===== STUDY MATERIAL

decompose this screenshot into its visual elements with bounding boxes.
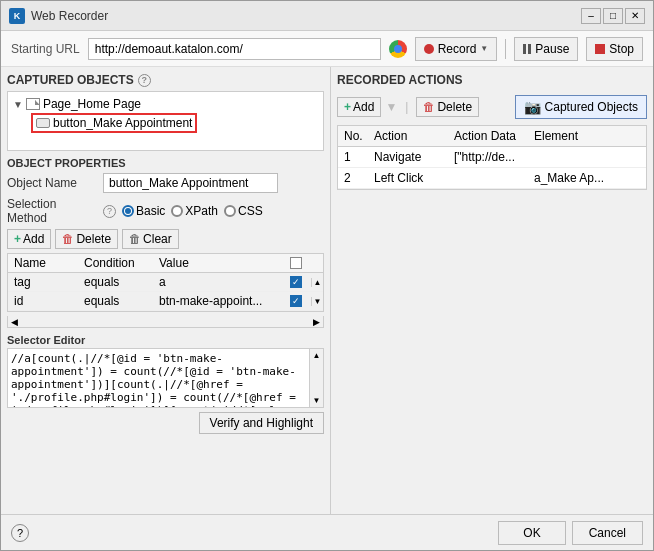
captured-objects-title: CAPTURED OBJECTS ? bbox=[7, 73, 324, 87]
selector-scroll-down[interactable]: ▼ bbox=[313, 396, 321, 405]
props-delete-button[interactable]: 🗑 Delete bbox=[55, 229, 118, 249]
action-row-1: 1 Navigate ["http://de... bbox=[338, 147, 646, 168]
radio-css-label: CSS bbox=[238, 204, 263, 218]
camera-icon: 📷 bbox=[524, 99, 541, 115]
bottom-bar: ? OK Cancel bbox=[1, 514, 653, 550]
ra-delete-button[interactable]: 🗑 Delete bbox=[416, 97, 479, 117]
scroll-up-icon[interactable]: ▲ bbox=[314, 278, 322, 287]
selector-textarea[interactable]: //a[count(.|//*[@id = 'btn-make-appointm… bbox=[7, 348, 310, 408]
props-clear-button[interactable]: 🗑 Clear bbox=[122, 229, 179, 249]
chrome-icon bbox=[389, 40, 407, 58]
delete-icon: 🗑 bbox=[62, 232, 74, 246]
app-icon: K bbox=[9, 8, 25, 24]
props-row-tag: tag equals a ▲ bbox=[8, 273, 323, 292]
close-button[interactable]: ✕ bbox=[625, 8, 645, 24]
action-no-1: 1 bbox=[338, 147, 368, 167]
props-toolbar: + Add 🗑 Delete 🗑 Clear bbox=[7, 229, 324, 249]
props-add-label: Add bbox=[23, 232, 44, 246]
props-check-id bbox=[281, 295, 311, 307]
props-check-tag bbox=[281, 276, 311, 288]
object-name-input[interactable] bbox=[103, 173, 278, 193]
cancel-button[interactable]: Cancel bbox=[572, 521, 643, 545]
ra-plus-icon: + bbox=[344, 100, 351, 114]
plus-icon: + bbox=[14, 232, 21, 246]
props-add-button[interactable]: + Add bbox=[7, 229, 51, 249]
header-checkbox[interactable] bbox=[290, 257, 302, 269]
tag-checkbox[interactable] bbox=[290, 276, 302, 288]
row-scroll-up: ▲ bbox=[311, 278, 323, 287]
radio-css-icon bbox=[224, 205, 236, 217]
tree-page-label: Page_Home Page bbox=[43, 97, 141, 111]
selection-method-radio-group: Basic XPath CSS bbox=[122, 204, 263, 218]
action-data-2 bbox=[448, 168, 528, 188]
action-data-1: ["http://de... bbox=[448, 147, 528, 167]
ok-button[interactable]: OK bbox=[498, 521, 565, 545]
stop-icon bbox=[595, 44, 605, 54]
title-bar: K Web Recorder – □ ✕ bbox=[1, 1, 653, 31]
url-label: Starting URL bbox=[11, 42, 80, 56]
tree-toggle-icon[interactable]: ▼ bbox=[13, 99, 23, 110]
ra-add-delete-toolbar: + Add ▼ | 🗑 Delete bbox=[337, 97, 479, 117]
pause-button[interactable]: Pause bbox=[514, 37, 578, 61]
captured-objects-help-icon[interactable]: ? bbox=[138, 74, 151, 87]
id-checkbox[interactable] bbox=[290, 295, 302, 307]
ra-add-button[interactable]: + Add bbox=[337, 97, 381, 117]
props-cond-id: equals bbox=[78, 292, 153, 310]
recorded-actions-title: RECORDED ACTIONS bbox=[337, 73, 463, 87]
title-controls: – □ ✕ bbox=[581, 8, 645, 24]
selector-scroll-up[interactable]: ▲ bbox=[313, 351, 321, 360]
ra-add-label: Add bbox=[353, 100, 374, 114]
selector-editor: Selector Editor //a[count(.|//*[@id = 'b… bbox=[7, 334, 324, 434]
recorded-actions-header: RECORDED ACTIONS bbox=[337, 73, 647, 91]
props-name-id: id bbox=[8, 292, 78, 310]
minimize-button[interactable]: – bbox=[581, 8, 601, 24]
main-content: CAPTURED OBJECTS ? ▼ Page_Home Page butt… bbox=[1, 67, 653, 514]
col-check-header bbox=[281, 254, 311, 272]
props-clear-label: Clear bbox=[143, 232, 172, 246]
ra-delete-label: Delete bbox=[437, 100, 472, 114]
h-scrollbar[interactable]: ◀ ▶ bbox=[7, 316, 324, 328]
actions-table-header: No. Action Action Data Element bbox=[338, 126, 646, 147]
toolbar: Starting URL Record ▼ Pause Stop bbox=[1, 31, 653, 67]
col-data-header: Action Data bbox=[448, 126, 528, 146]
props-val-id: btn-make-appoint... bbox=[153, 292, 281, 310]
scroll-down-icon[interactable]: ▼ bbox=[314, 297, 322, 306]
url-input[interactable] bbox=[88, 38, 381, 60]
selection-method-label: Selection Method bbox=[7, 197, 97, 225]
record-dot-icon bbox=[424, 44, 434, 54]
action-no-2: 2 bbox=[338, 168, 368, 188]
tree-item-page[interactable]: ▼ Page_Home Page bbox=[11, 95, 320, 113]
row-scroll-down: ▼ bbox=[311, 297, 323, 306]
tree-item-button[interactable]: button_Make Appointment bbox=[31, 113, 197, 133]
record-dropdown-icon[interactable]: ▼ bbox=[480, 44, 488, 53]
col-name-header: Name bbox=[8, 254, 78, 272]
radio-css[interactable]: CSS bbox=[224, 204, 263, 218]
scroll-left-icon[interactable]: ◀ bbox=[8, 317, 21, 327]
col-action-header: Action bbox=[368, 126, 448, 146]
captured-objects-button[interactable]: 📷 Captured Objects bbox=[515, 95, 647, 119]
scroll-right-icon[interactable]: ▶ bbox=[310, 317, 323, 327]
record-button[interactable]: Record ▼ bbox=[415, 37, 498, 61]
props-cond-tag: equals bbox=[78, 273, 153, 291]
props-table-wrap: Name Condition Value tag equals a bbox=[7, 253, 324, 312]
tree-button-label: button_Make Appointment bbox=[53, 116, 192, 130]
window: K Web Recorder – □ ✕ Starting URL Record… bbox=[0, 0, 654, 551]
selector-scrollbar[interactable]: ▲ ▼ bbox=[310, 348, 324, 408]
col-elem-header: Element bbox=[528, 126, 646, 146]
object-properties-title: OBJECT PROPERTIES bbox=[7, 157, 324, 169]
radio-basic[interactable]: Basic bbox=[122, 204, 165, 218]
col-cond-header: Condition bbox=[78, 254, 153, 272]
radio-basic-icon bbox=[122, 205, 134, 217]
stop-button[interactable]: Stop bbox=[586, 37, 643, 61]
radio-xpath[interactable]: XPath bbox=[171, 204, 218, 218]
ra-dropdown-icon[interactable]: ▼ bbox=[385, 100, 397, 114]
page-icon bbox=[26, 98, 40, 110]
selection-method-help-icon[interactable]: ? bbox=[103, 205, 116, 218]
help-button[interactable]: ? bbox=[11, 524, 29, 542]
separator bbox=[505, 39, 506, 59]
object-name-row: Object Name bbox=[7, 173, 324, 193]
col-no-header: No. bbox=[338, 126, 368, 146]
maximize-button[interactable]: □ bbox=[603, 8, 623, 24]
pause-icon bbox=[523, 44, 531, 54]
verify-highlight-button[interactable]: Verify and Highlight bbox=[199, 412, 324, 434]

==========

» **ACTIVITY**
Where the data contains images, drop them and print the rest exactly.

» **SOLVED PROBLEM**
decompose this screenshot into its visual elements with bounding boxes.
captured-objects-title: CAPTURED OBJECTS ? bbox=[7, 73, 324, 87]
selector-scroll-down[interactable]: ▼ bbox=[313, 396, 321, 405]
props-delete-button[interactable]: 🗑 Delete bbox=[55, 229, 118, 249]
action-row-1: 1 Navigate ["http://de... bbox=[338, 147, 646, 168]
radio-css-label: CSS bbox=[238, 204, 263, 218]
camera-icon: 📷 bbox=[524, 99, 541, 115]
bottom-bar: ? OK Cancel bbox=[1, 514, 653, 550]
ra-delete-button[interactable]: 🗑 Delete bbox=[416, 97, 479, 117]
scroll-up-icon[interactable]: ▲ bbox=[314, 278, 322, 287]
selector-textarea[interactable]: //a[count(.|//*[@id = 'btn-make-appointm… bbox=[7, 348, 310, 408]
props-clear-button[interactable]: 🗑 Clear bbox=[122, 229, 179, 249]
chrome-icon bbox=[389, 40, 407, 58]
delete-icon: 🗑 bbox=[62, 232, 74, 246]
app-icon: K bbox=[9, 8, 25, 24]
props-row-tag: tag equals a ▲ bbox=[8, 273, 323, 292]
close-button[interactable]: ✕ bbox=[625, 8, 645, 24]
action-no-1: 1 bbox=[338, 147, 368, 167]
props-toolbar: + Add 🗑 Delete 🗑 Clear bbox=[7, 229, 324, 249]
props-add-label: Add bbox=[23, 232, 44, 246]
props-check-id bbox=[281, 295, 311, 307]
props-check-tag bbox=[281, 276, 311, 288]
object-name-input[interactable] bbox=[103, 173, 278, 193]
cancel-button[interactable]: Cancel bbox=[572, 521, 643, 545]
ra-plus-icon: + bbox=[344, 100, 351, 114]
plus-icon: + bbox=[14, 232, 21, 246]
props-add-button[interactable]: + Add bbox=[7, 229, 51, 249]
header-checkbox[interactable] bbox=[290, 257, 302, 269]
tag-checkbox[interactable] bbox=[290, 276, 302, 288]
row-scroll-up: ▲ bbox=[311, 278, 323, 287]
radio-css-icon bbox=[224, 205, 236, 217]
tree-page-label: Page_Home Page bbox=[43, 97, 141, 111]
selection-method-radio-group: Basic XPath CSS bbox=[122, 204, 263, 218]
action-data-2 bbox=[448, 168, 528, 188]
action-data-1: ["http://de... bbox=[448, 147, 528, 167]
ok-button[interactable]: OK bbox=[498, 521, 565, 545]
stop-icon bbox=[595, 44, 605, 54]
title-bar: K Web Recorder – □ ✕ bbox=[1, 1, 653, 31]
url-label: Starting URL bbox=[11, 42, 80, 56]
tree-toggle-icon[interactable]: ▼ bbox=[13, 99, 23, 110]
ra-add-delete-toolbar: + Add ▼ | 🗑 Delete bbox=[337, 97, 479, 117]
pause-button[interactable]: Pause bbox=[514, 37, 578, 61]
captured-objects-help-icon[interactable]: ? bbox=[138, 74, 151, 87]
id-checkbox[interactable] bbox=[290, 295, 302, 307]
ra-add-button[interactable]: + Add bbox=[337, 97, 381, 117]
props-cond-id: equals bbox=[78, 292, 153, 310]
recorded-actions-title: RECORDED ACTIONS bbox=[337, 73, 463, 87]
title-controls: – □ ✕ bbox=[581, 8, 645, 24]
selector-scroll-up[interactable]: ▲ bbox=[313, 351, 321, 360]
ra-add-label: Add bbox=[353, 100, 374, 114]
selector-editor: Selector Editor //a[count(.|//*[@id = 'b… bbox=[7, 334, 324, 434]
recorded-actions-header: RECORDED ACTIONS bbox=[337, 73, 647, 91]
props-name-id: id bbox=[8, 292, 78, 310]
minimize-button[interactable]: – bbox=[581, 8, 601, 24]
main-content: CAPTURED OBJECTS ? ▼ Page_Home Page butt… bbox=[1, 67, 653, 514]
col-check-header bbox=[281, 254, 311, 272]
props-clear-label: Clear bbox=[143, 232, 172, 246]
ra-delete-label: Delete bbox=[437, 100, 472, 114]
h-scrollbar[interactable]: ◀ ▶ bbox=[7, 316, 324, 328]
actions-table-header: No. Action Action Data Element bbox=[338, 126, 646, 147]
toolbar: Starting URL Record ▼ Pause Stop bbox=[1, 31, 653, 67]
col-data-header: Action Data bbox=[448, 126, 528, 146]
props-val-id: btn-make-appoint... bbox=[153, 292, 281, 310]
scroll-down-icon[interactable]: ▼ bbox=[314, 297, 322, 306]
url-input[interactable] bbox=[88, 38, 381, 60]
selection-method-label: Selection Method bbox=[7, 197, 97, 225]
record-dot-icon bbox=[424, 44, 434, 54]
action-no-2: 2 bbox=[338, 168, 368, 188]
tree-item-page[interactable]: ▼ Page_Home Page bbox=[11, 95, 320, 113]
row-scroll-down: ▼ bbox=[311, 297, 323, 306]
tree-item-button[interactable]: button_Make Appointment bbox=[31, 113, 197, 133]
record-dropdown-icon[interactable]: ▼ bbox=[480, 44, 488, 53]
col-name-header: Name bbox=[8, 254, 78, 272]
radio-css[interactable]: CSS bbox=[224, 204, 263, 218]
scroll-left-icon[interactable]: ◀ bbox=[8, 317, 21, 327]
col-action-header: Action bbox=[368, 126, 448, 146]
captured-objects-button[interactable]: 📷 Captured Objects bbox=[515, 95, 647, 119]
scroll-right-icon[interactable]: ▶ bbox=[310, 317, 323, 327]
record-button[interactable]: Record ▼ bbox=[415, 37, 498, 61]
props-cond-tag: equals bbox=[78, 273, 153, 291]
props-table-wrap: Name Condition Value tag equals a bbox=[7, 253, 324, 312]
tree-button-label: button_Make Appointment bbox=[53, 116, 192, 130]
window: K Web Recorder – □ ✕ Starting URL Record… bbox=[0, 0, 654, 551]
selector-scrollbar[interactable]: ▲ ▼ bbox=[310, 348, 324, 408]
col-elem-header: Element bbox=[528, 126, 646, 146]
object-properties-title: OBJECT PROPERTIES bbox=[7, 157, 324, 169]
radio-basic[interactable]: Basic bbox=[122, 204, 165, 218]
col-cond-header: Condition bbox=[78, 254, 153, 272]
radio-basic-icon bbox=[122, 205, 134, 217]
stop-button[interactable]: Stop bbox=[586, 37, 643, 61]
radio-xpath[interactable]: XPath bbox=[171, 204, 218, 218]
ra-dropdown-icon[interactable]: ▼ bbox=[385, 100, 397, 114]
page-icon bbox=[26, 98, 40, 110]
selection-method-help-icon[interactable]: ? bbox=[103, 205, 116, 218]
help-button[interactable]: ? bbox=[11, 524, 29, 542]
separator bbox=[505, 39, 506, 59]
object-name-row: Object Name bbox=[7, 173, 324, 193]
col-no-header: No. bbox=[338, 126, 368, 146]
maximize-button[interactable]: □ bbox=[603, 8, 623, 24]
pause-icon bbox=[523, 44, 531, 54]
verify-highlight-button[interactable]: Verify and Highlight bbox=[199, 412, 324, 434]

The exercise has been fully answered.